(SUPPLIED INFORMATION begins)

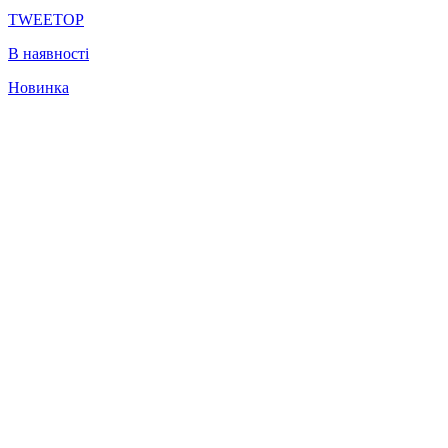
TWEETOP
В наявності
Новинка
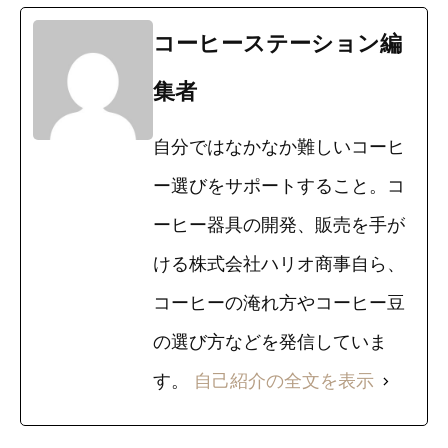
コーヒーステーション編
集者
自分ではなかなか難しいコーヒ
ー選びをサポートすること。コ
ーヒー器具の開発、販売を手が
ける株式会社ハリオ商事自ら、
コーヒーの淹れ方やコーヒー豆
の選び方などを発信していま
す。
自己紹介の全文を表示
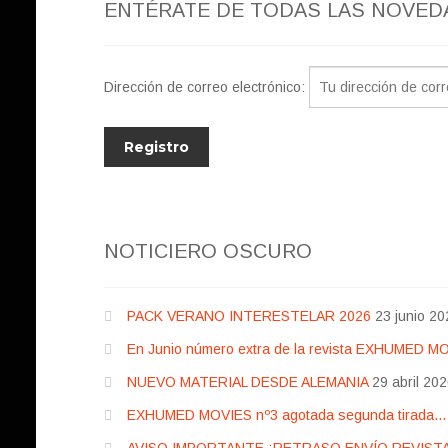
ENTÉRATE DE TODAS LAS NOVED
Dirección de correo electrónico:
NOTICIERO OSCURO
PACK VERANO INTERESTELAR 2026
23 junio 20
En Junio número extra de la revista EXHUMED M
NUEVO MATERIAL DESDE ALEMANIA
29 abril 20
EXHUMED MOVIES nº3 agotada segunda tirada… pr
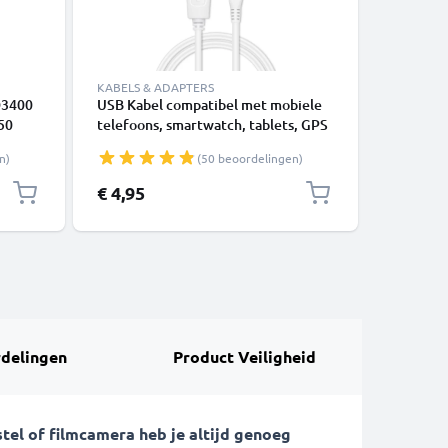
KABELS & ADAPTERS
KABELS &
D3400
USB Kabel compatibel met mobiele
USB Kabe
50
telefoons, smartwatch, tablets, GPS
telefoon
- 1m
of luidsprekers - 1m Oplaadkabel 1A
luidspre
n)
(50 beoordelingen)
A
Laad Snoer PVC Datakabel wit
Oplaadka
wart
Datakabe
€ 4,95
€ 4,95
delingen
Product Veiligheid
el of filmcamera heb je altijd genoeg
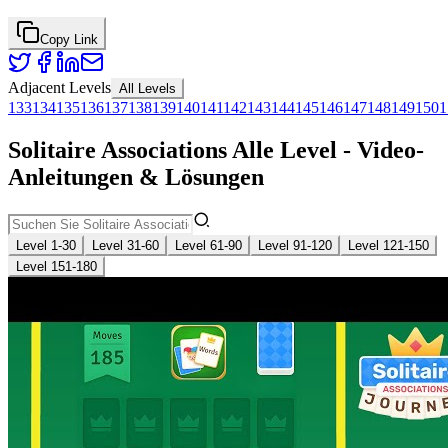
Copy Link
Adjacent Levels
All Levels
133
134
135
136
137
138
139
140
141
142
143
144
145
146
147
148
149
150
1
Solitaire Associations Alle Level - Video-
Anleitungen & Lösungen
Level 1-30
Level 31-60
Level 61-90
Level 91-120
Level 121-150
Level 151-180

(SUPPLIED INFORMATION ends)

WHAT YOU SHOULD DO: Each line above has to be returned exactly. Drop the pictures.

ANSWER BOX:
TWEETOP
В наявності
Новинка
コーヒーステーション編
集者
自分ではなかなか難しいコーヒ
ー選びをサポートすること。コ
ーヒー器具の開発、販売を手が
ける株式会社ハリオ商事自ら、
コーヒーの淹れ方やコーヒー豆
の選び方などを発信していま
す。
自己紹介の全文を表示
ENTÉRATE DE TODAS LAS NOVED
Dirección de correo electrónico:
NOTICIERO OSCURO
PACK VERANO INTERESTELAR 2026
23 junio 20
En Junio número extra de la revista EXHUMED M
NUEVO MATERIAL DESDE ALEMANIA
29 abril 20
EXHUMED MOVIES nº3 agotada segunda tirada… pr
KABELS & ADAPTERS
KABELS &
D3400
USB Kabel compatibel met mobiele
USB Kabe
50
telefoons, smartwatch, tablets, GPS
telefoon
- 1m
of luidsprekers - 1m Oplaadkabel 1A
luidspre
n)
(50 beoordelingen)
A
Laad Snoer PVC Datakabel wit
Oplaadka
wart
Datakabe
€ 4,95
€ 4,95
delingen
Product Veiligheid
el of filmcamera heb je altijd genoeg
Copy Link
Adjacent Levels
All Levels
133
134
135
136
137
138
139
140
141
142
143
144
145
146
147
148
149
150
1
Solitaire Associations Alle Level - Video-
Anleitungen & Lösungen
Level 1-30
Level 31-60
Level 61-90
Level 91-120
Level 121-150
Level 151-180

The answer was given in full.